_Your objective_: Using the listing below, set down each line from the line containing "Notícias (607, 15)" through the line containing "PagSeguro (934, 15)", both ends included, exactly and with nothing added.

_Working data_:

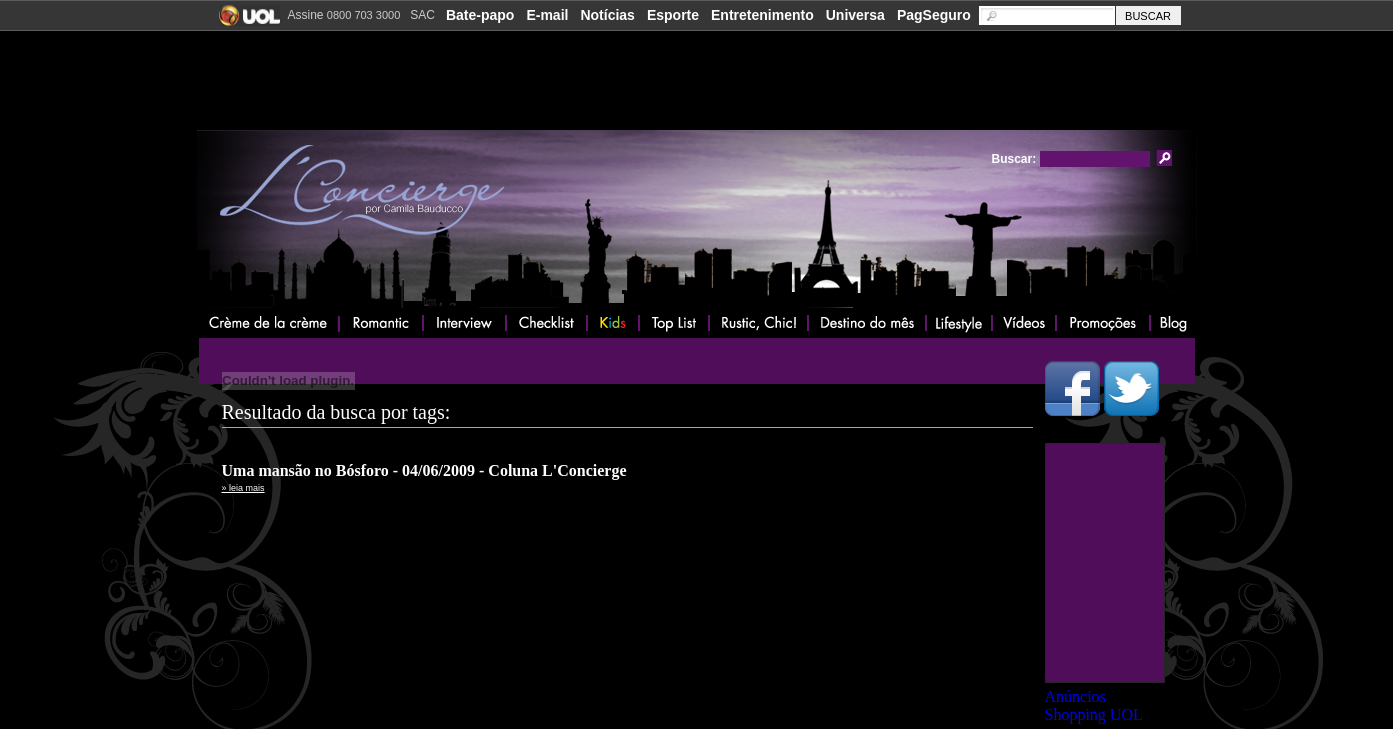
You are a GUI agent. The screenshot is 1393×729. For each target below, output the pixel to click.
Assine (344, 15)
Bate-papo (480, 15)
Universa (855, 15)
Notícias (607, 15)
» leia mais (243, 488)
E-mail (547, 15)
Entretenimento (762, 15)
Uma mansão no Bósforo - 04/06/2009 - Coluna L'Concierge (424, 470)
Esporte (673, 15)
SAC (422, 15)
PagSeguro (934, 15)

--

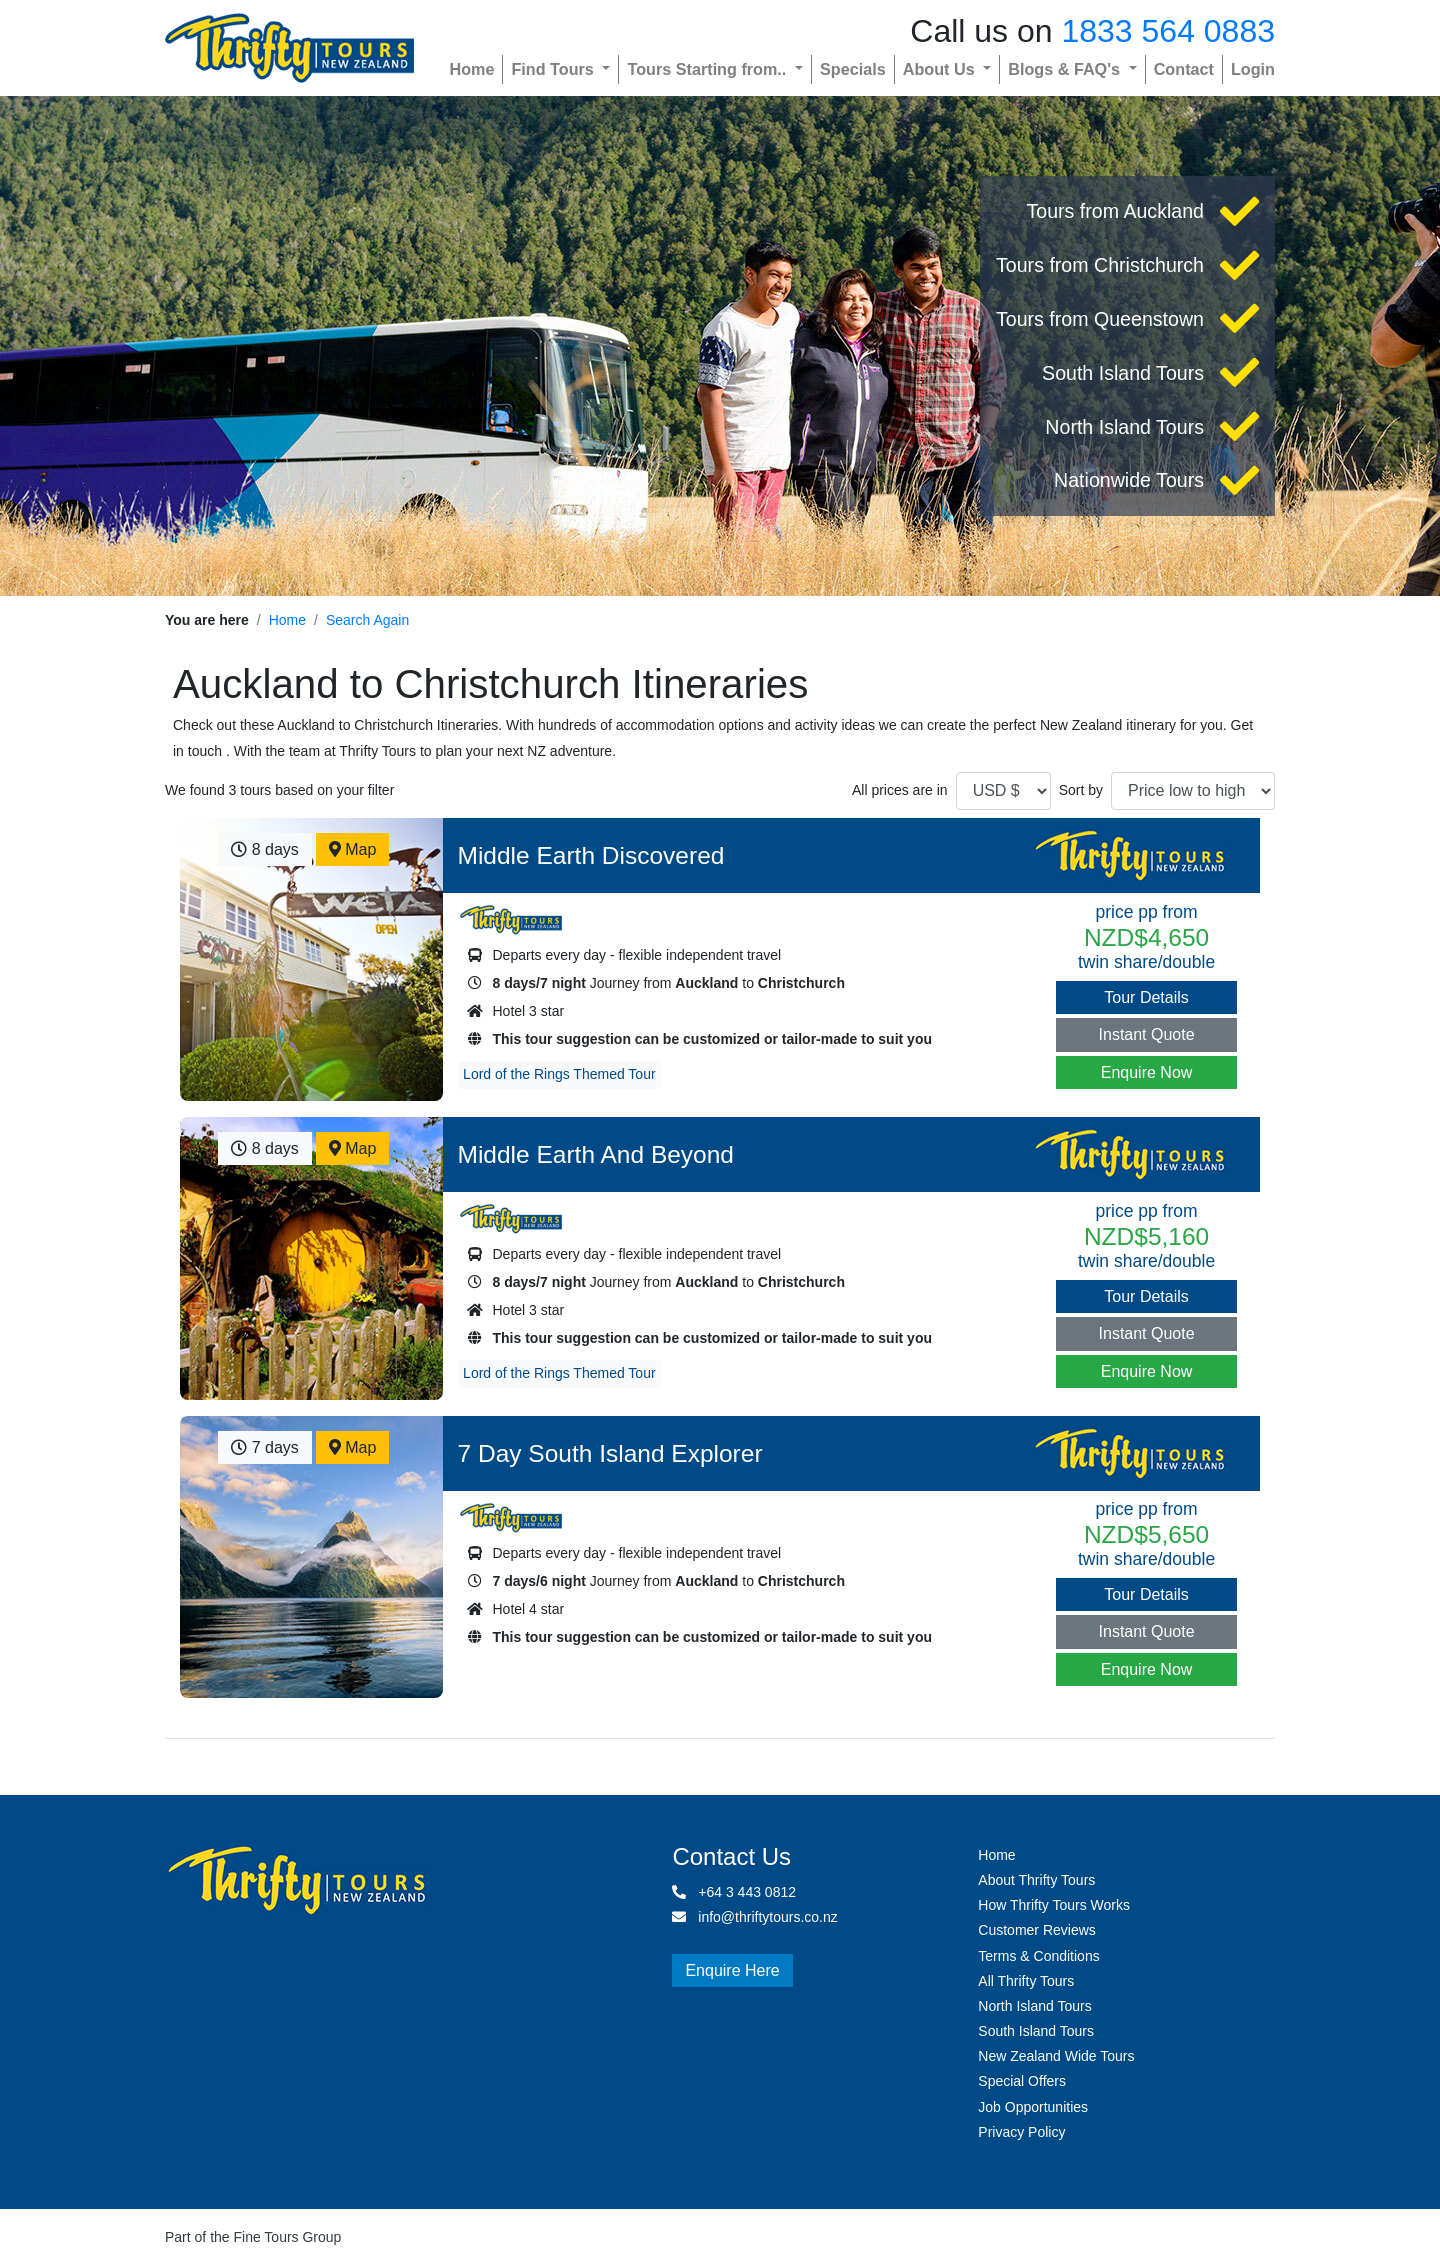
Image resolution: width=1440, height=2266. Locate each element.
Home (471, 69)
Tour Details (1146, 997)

_Exercise answer_:
Notícias (607, 15)
» leia mais (243, 488)
E-mail (547, 15)
Entretenimento (762, 15)
Uma mansão no Bósforo - 04/06/2009 - Coluna L'Concierge (424, 470)
Esporte (673, 15)
SAC (422, 15)
PagSeguro (934, 15)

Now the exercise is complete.